Wouldn’t it be great to take the plastic bags that fill refuse stations in India and convert them into bricks, strong enough to build houses fit for monsoon rains? Danish student Lise Fuglsang Vestergaard is well on her way to doing just that.
The idea for the project originally arose in 2013 when, as part of her studies in design and innovation, Vestergaard spent three months in India developing a refuse collection system for the extremely poor city of Joygopalpur. The Indian people are already committed to collecting refuse, as they can earn a few rupees by delivering it to recycling stations.
However, they generally leave soft plastic waste behind, because it’s apparently difficult to find uses for it. As a result, this type of plastic is causing an increasingly significant refuse problem in India.

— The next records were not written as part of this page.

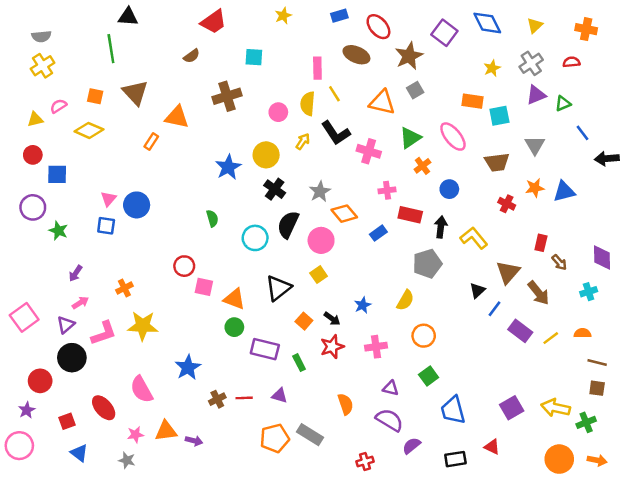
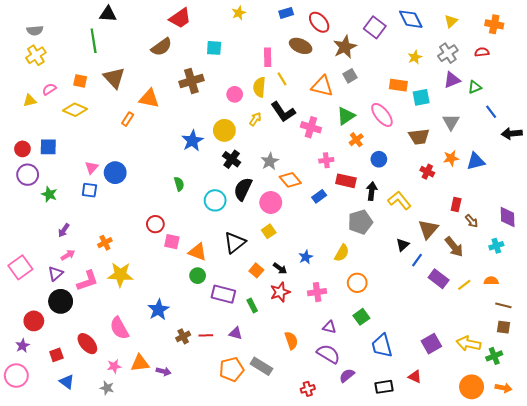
brown semicircle: (192, 56) -> (162, 47), size x1.5
red circle: (33, 155) -> (22, 149), moved

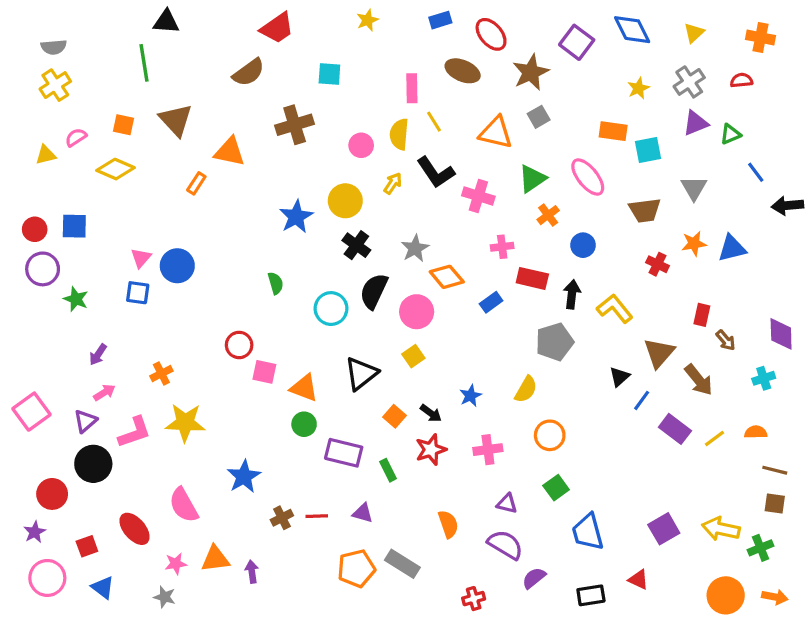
purple arrow: (164, 371) -> (252, 572), turned -112
pink circle: (16, 376) -> (47, 578), moved

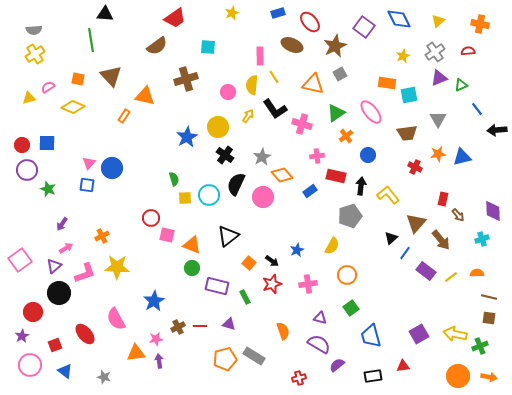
yellow square: (413, 356) -> (185, 198), moved, turned 32
pink star: (176, 564) -> (156, 339), moved
red triangle: (638, 580) -> (403, 366), turned -32

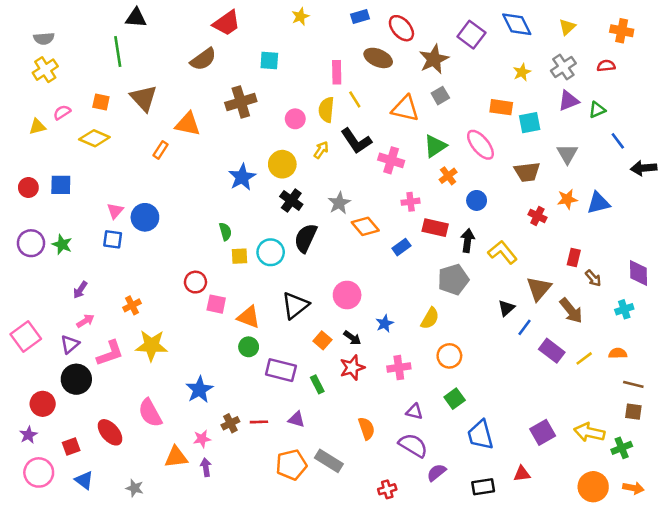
purple circle: (27, 170) -> (31, 243), moved
pink circle: (263, 197) -> (347, 295), moved

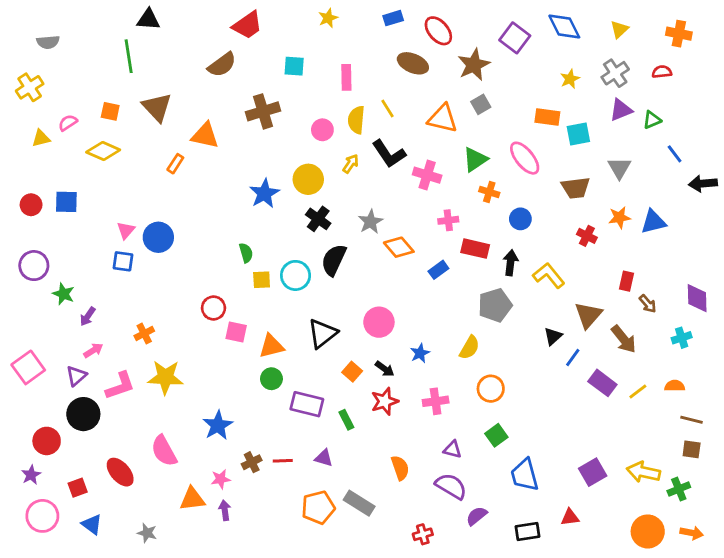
yellow cross: (45, 70) -> (30, 87), moved
pink rectangle: (337, 72) -> (346, 77), moved
orange cross: (448, 176) -> (489, 192), turned -36
green star: (62, 244) -> (64, 294), moved
orange triangle: (249, 317) -> (271, 346), turned -35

When Vestergaard noted how the clay-brick houses were almost washed away during the monsoon season, she quickly put two and two together. Would it be possible, she wondered, to use the plastic to make bricks – thus solving two problems simultaneously?

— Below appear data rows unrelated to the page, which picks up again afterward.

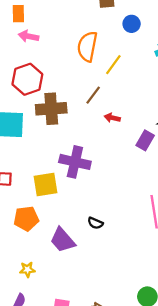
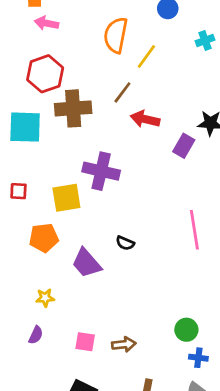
red arrow: (112, 118) -> (145, 119), size x1.5

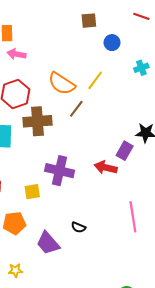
orange semicircle: (116, 35) -> (62, 84), moved, turned -68
red arrow: (145, 119) -> (106, 167), moved
yellow square: (66, 198) -> (32, 192), size x0.7

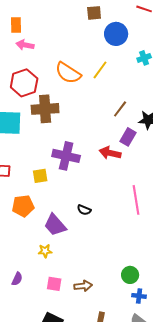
blue circle: (112, 43) -> (116, 34), size x1.5
brown line: (76, 109) -> (120, 109), moved
yellow star: (15, 270) -> (45, 251), moved

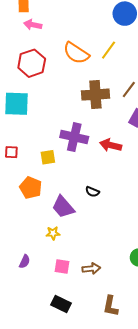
brown cross: (45, 109) -> (95, 95), moved
red arrow: (110, 153) -> (111, 145), moved
orange pentagon: (23, 206) -> (31, 188), turned 30

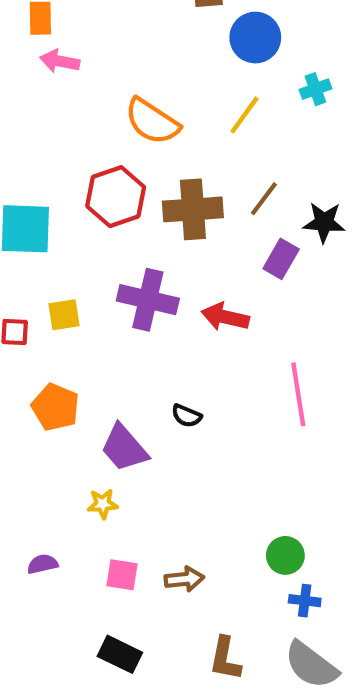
yellow line: (109, 50) -> (245, 115), moved
red hexagon: (32, 63) -> (116, 197), moved
yellow square: (48, 157) -> (64, 315), moved
purple semicircle: (25, 262) -> (43, 564), turned -128

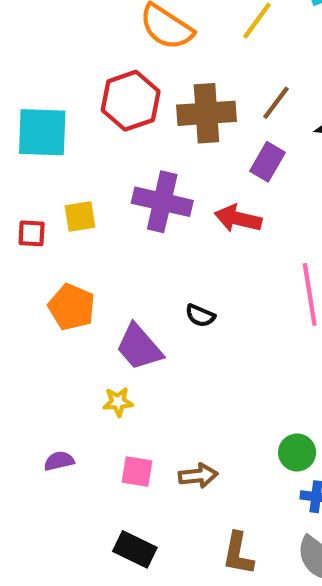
purple rectangle: (281, 259) -> (268, 162), moved

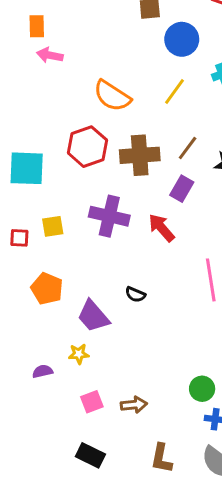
red arrow: (238, 219) -> (161, 228), turned 36
purple semicircle: (59, 461) -> (43, 371), moved
pink square: (137, 471) -> (92, 402), turned -30

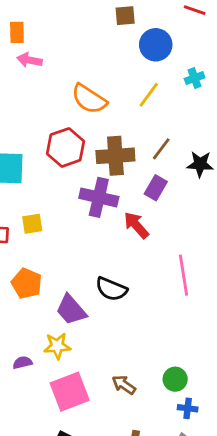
purple cross: (109, 216) -> (99, 197), moved
black semicircle: (135, 294) -> (111, 289), size x1.6
yellow star: (79, 354) -> (57, 346), size x1.4
pink square: (92, 402) -> (70, 392), size x1.8
brown arrow: (134, 405) -> (124, 385), moved, turned -140

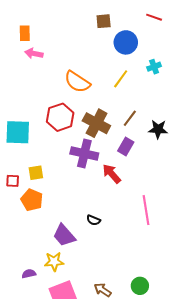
brown cross: (115, 156) -> (96, 123), turned 32
orange pentagon: (27, 283) -> (32, 200), moved
black semicircle: (111, 289) -> (93, 220), size x0.6

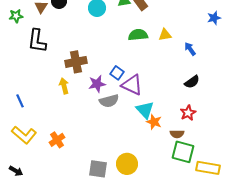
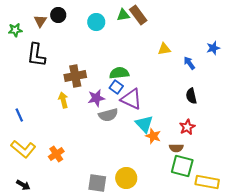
blue star: (214, 18) -> (213, 48), moved
green semicircle: (138, 35) -> (119, 73), moved
black semicircle: (192, 82) -> (191, 96), turned 112
black arrow: (16, 171) -> (23, 185), moved

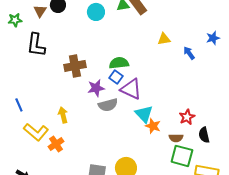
black semicircle: (191, 96) -> (204, 135), moved
yellow arrow: (63, 100) -> (63, 115), moved
yellow L-shape: (23, 149) -> (36, 132), moved

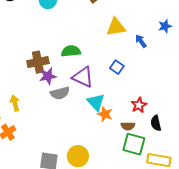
yellow triangle: (164, 39) -> (116, 27), size x1.5
brown cross: (75, 66) -> (38, 62), moved
blue square: (116, 77) -> (117, 67), moved

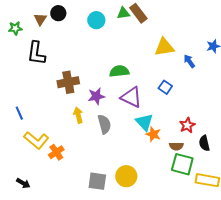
brown cross: (38, 62) -> (68, 82), moved
gray semicircle: (60, 93) -> (104, 124), moved, turned -90
yellow arrow: (15, 103) -> (78, 115), moved

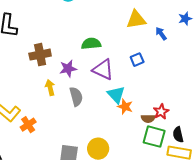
blue square: (165, 87) -> (137, 60), turned 32
red star: (187, 125) -> (161, 112), moved
black semicircle: (204, 143) -> (178, 135), moved

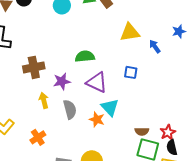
blue square: (137, 60) -> (131, 72), turned 32
orange star: (125, 107) -> (97, 119), moved
red star: (161, 112) -> (168, 132), moved
orange cross: (28, 125) -> (38, 137), moved

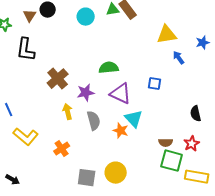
yellow triangle: (130, 32) -> (167, 35), moved
brown cross: (34, 67) -> (58, 79), turned -30
black semicircle: (172, 147) -> (196, 114), moved

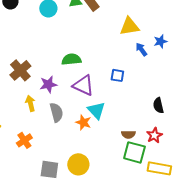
blue star: (203, 43) -> (160, 41), moved

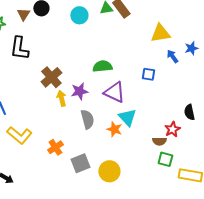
blue square: (117, 75) -> (148, 74), moved
yellow arrow: (30, 103) -> (61, 98), moved
red star: (154, 135) -> (172, 129), moved
green square: (134, 152) -> (165, 159), size x0.7
gray square: (49, 169) -> (80, 163), moved, turned -30

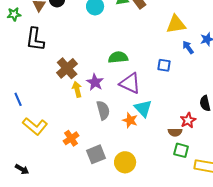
purple star: (79, 91) -> (95, 82), turned -30

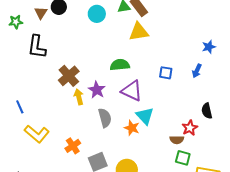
yellow triangle: (176, 24) -> (139, 32), moved
blue arrow: (188, 47) -> (197, 71), moved, turned -120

On her return to Denmark, Vestergaard began experimenting and melting plastic into moulds in an ordinary oven. She has now developed a series of plastic brick prototypes. Subsequent testing at DTU has revealed that the bricks can withstand up to six tonnes of pressure.
To establish brick production in India, Vestergaard has to come up with a method for melting the plastic that does not involve electricity – because there is no access to mains electricity in Joygopalpur.